You are viewing a plain text version of this content. The canonical link for it is here.
Posted to dev@tvm.apache.org by tqchen via Apache TVM Discuss <no...@discuss.tvm.ai> on 2021/02/09 18:38:54 UTC

[Apache TVM Discuss] [Development/RFC] [RFC] Python Dependencies in TVM CI Containers


Thanks for the discussions so far. I think everyone seems to agree on T1, it is good to have a way to have a place where users and developers can look into. T2 and T3 are the ones that worth discussing.

Trying to summarizing a few rationales of the current CI pipeline.

### R0: Use Binary Tag for Reproducibility and Stablization

During testing, the dependency being used goes beyond python dependencies(what a poetry lock file can capture) and will include things like blas version, nnpack code and cuda runtime.

**Docker binary image** is still the only reliable source of truth if we want to exactly reproduce the test runs.

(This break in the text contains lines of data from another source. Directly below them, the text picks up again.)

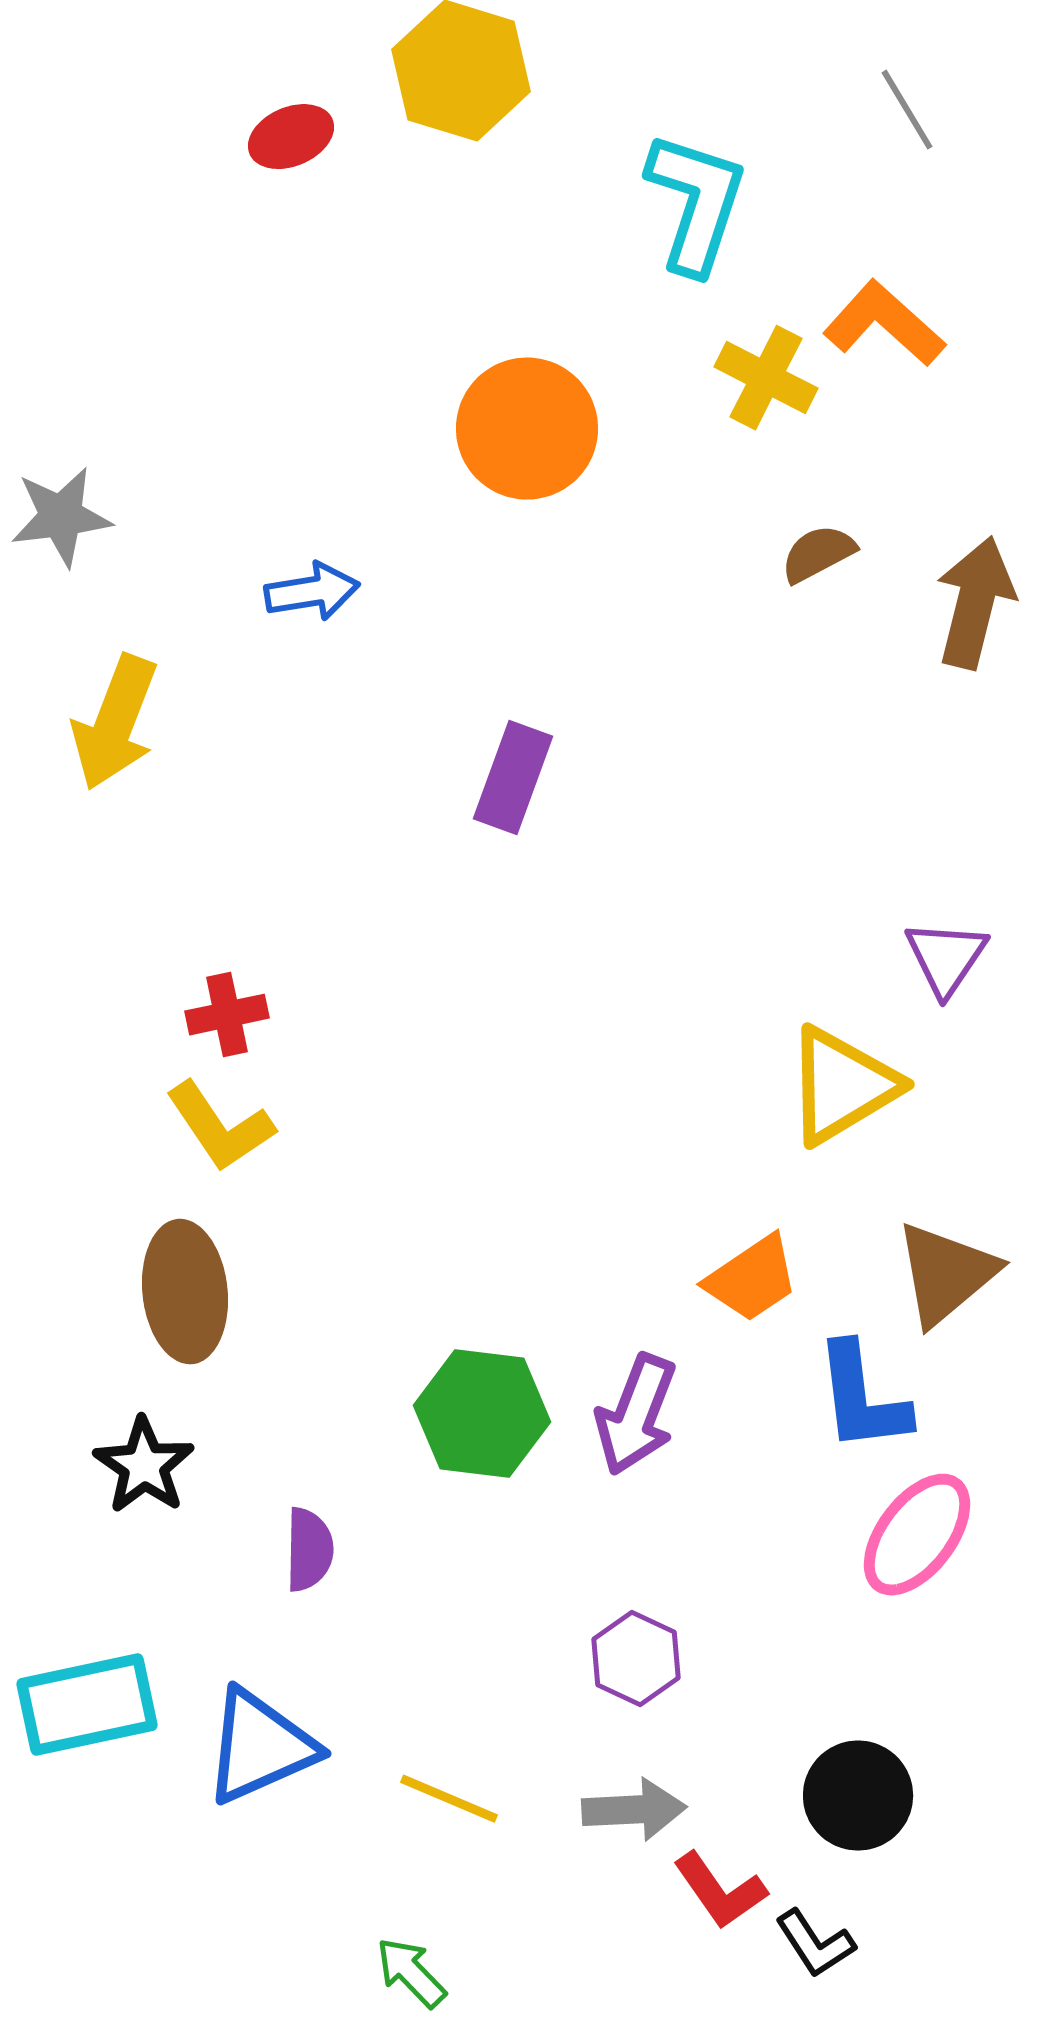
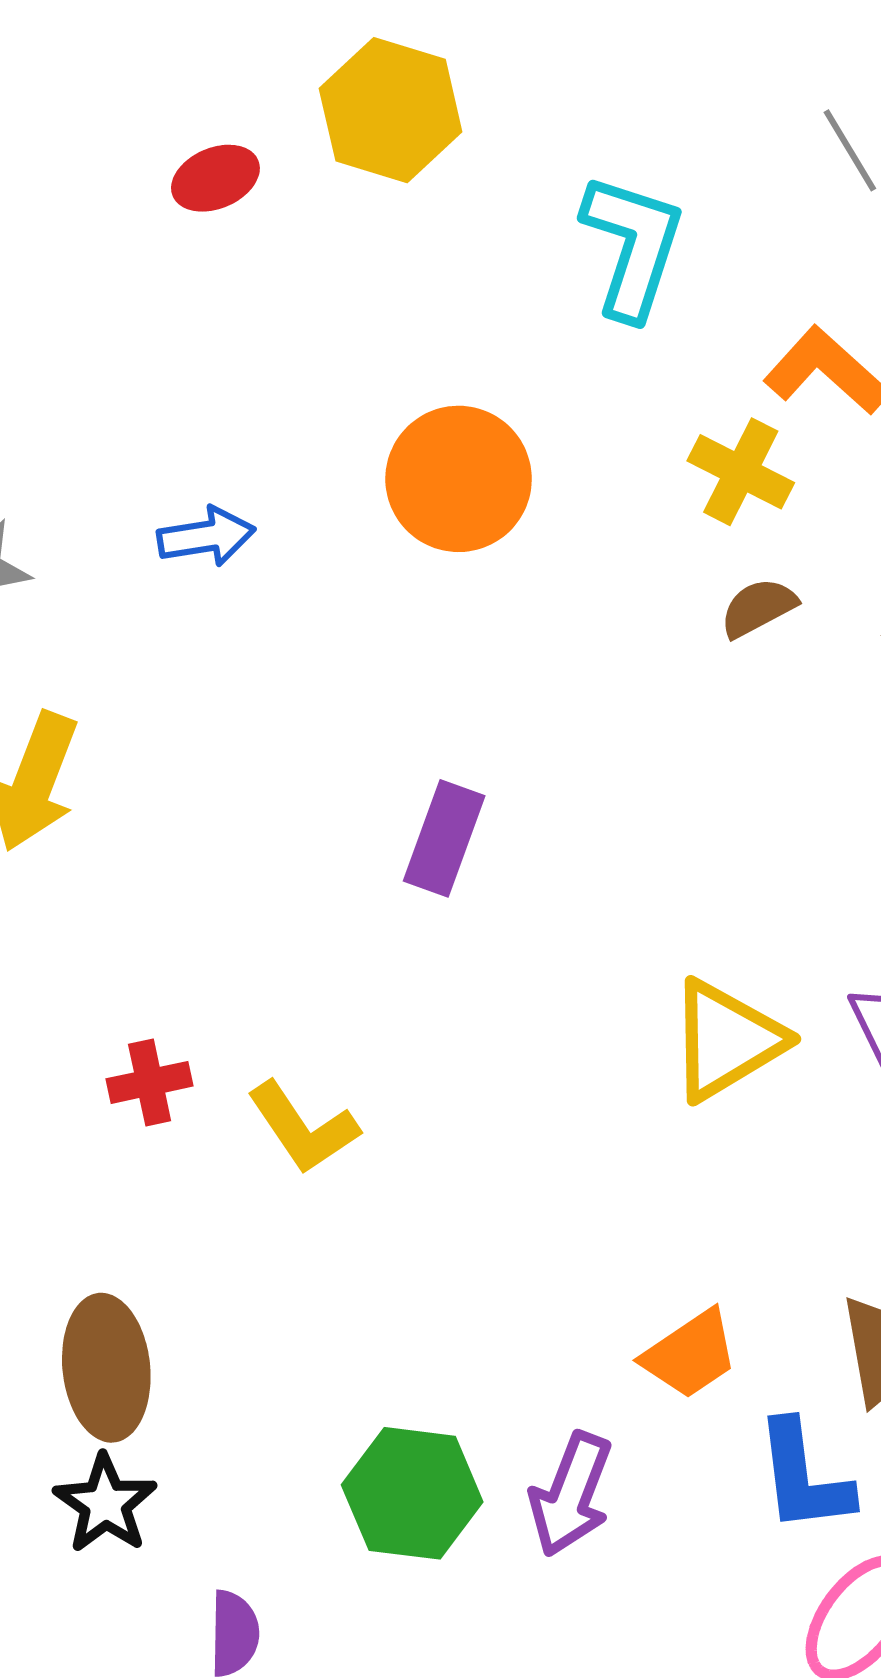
yellow cross: (766, 378) -> (741, 472), moved
blue arrow: (312, 592) -> (206, 537), moved
yellow triangle: (842, 1086) -> (726, 1040), moved
yellow L-shape: (220, 1127) -> (303, 1128), moved
black star: (144, 1466) -> (105, 1504), moved

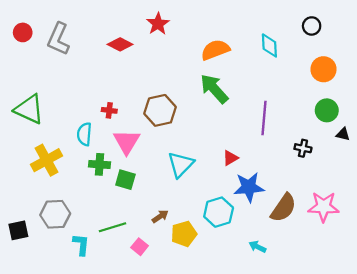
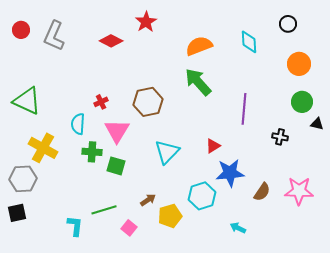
red cross: (109, 110) -> (101, 102), turned -32
yellow cross: (46, 160) -> (43, 148), turned -32
brown semicircle: (283, 208) -> (262, 192), size x0.7
gray hexagon: (55, 214) -> (23, 179), moved

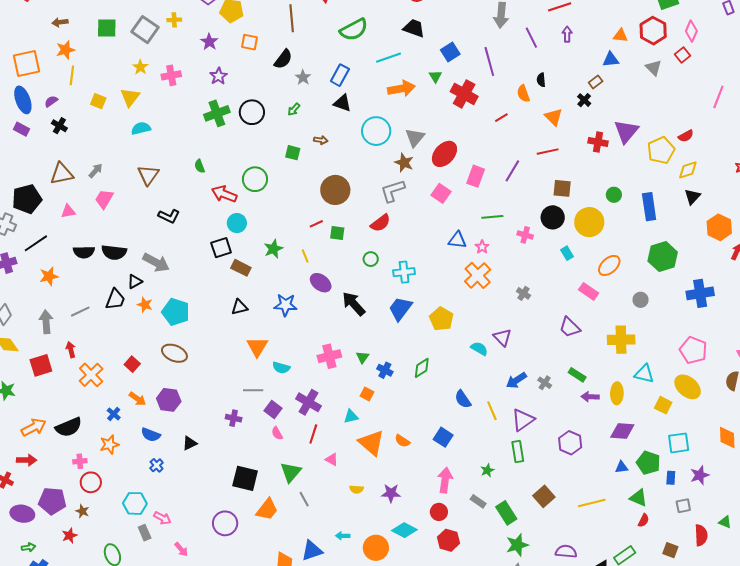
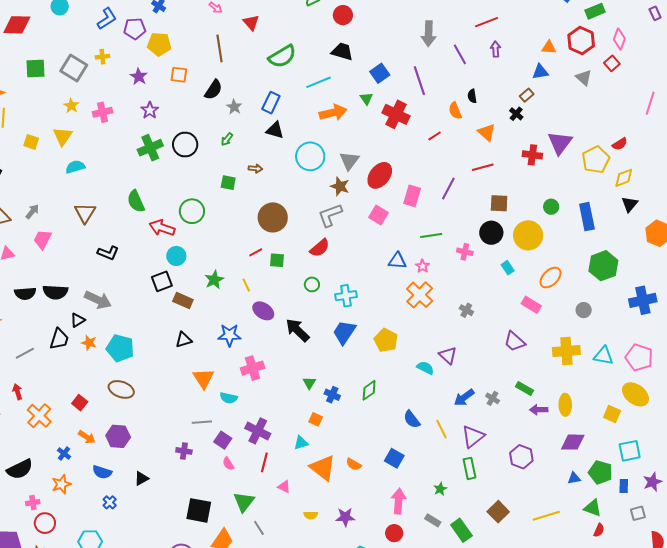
green semicircle: (200, 166) -> (136, 201), size x1.6
pink cross: (329, 356) -> (253, 368), moved
cyan triangle: (644, 374) -> (603, 356), moved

This is why we opted for the usage of binary tag and stage dependency images during test dependency update. So developers can pick up these tags.

### R1: Manual Fixes are Unavoidable During Dependency Update

Changes to APIs like tensorflow, pytorch will likely requires upgrade of the test cases, which means manual fixes are not avoidable. This factor also creates slight favor of building docker images separately, so incremental changes can be made. 

### R2: Simple Flow to Build the Docker Image

For different down stream users e.g. folks might prefer a different CI flow that directly build the docker image from the source. Having a simple flow `docker/build.sh` to do so is super useful to these points.

### Discussions

The above factors might lead to the conclusion that l1 is likely the simplest approach to take. They are also the plan that is immediately actionable. 

On one hand, l2/l3 indeed captures more python dependencies via a lock, they do not necessarily capture all the dependency needed(see R0). Additionally, l2/l3 might involve checking in a lock file((which cannot be reviewed as we do not immediately know the impact of the change) into the repo that was produced from a file in the repo creating a cyclic-like dependency in the upgrading process(txt file to lock file).

The original constraint file(can be approved by a human) and binary tag(can be verified by CI) generally satisfies the two needs(of readability and final pining pointing), and makes R1 generally easier. Additionally, the set of python dependencies can be generated through `pip freeze` in the `ci-gpu` image(or `ci-cpu` image for cpu only packages), which means we still meed our original  requirements of tracking ci deps.





---
[Visit Topic](https://discuss.tvm.apache.org/t/rfc-python-dependencies-in-tvm-ci-containers/9011/6) to respond.

You are receiving this because you enabled mailing list mode.

To unsubscribe from these emails, [click here](https://discuss.tvm.apache.org/email/unsubscribe/6b078c3d9f03333c8a5955da227883cd084adcec76e20d44a0fa7172ff550978).

[Apache TVM Discuss] [Development/RFC] [RFC] Python Dependencies in TVM CI Containers

Posted by Andrew Reusch via Apache TVM Discuss <no...@discuss.tvm.ai>.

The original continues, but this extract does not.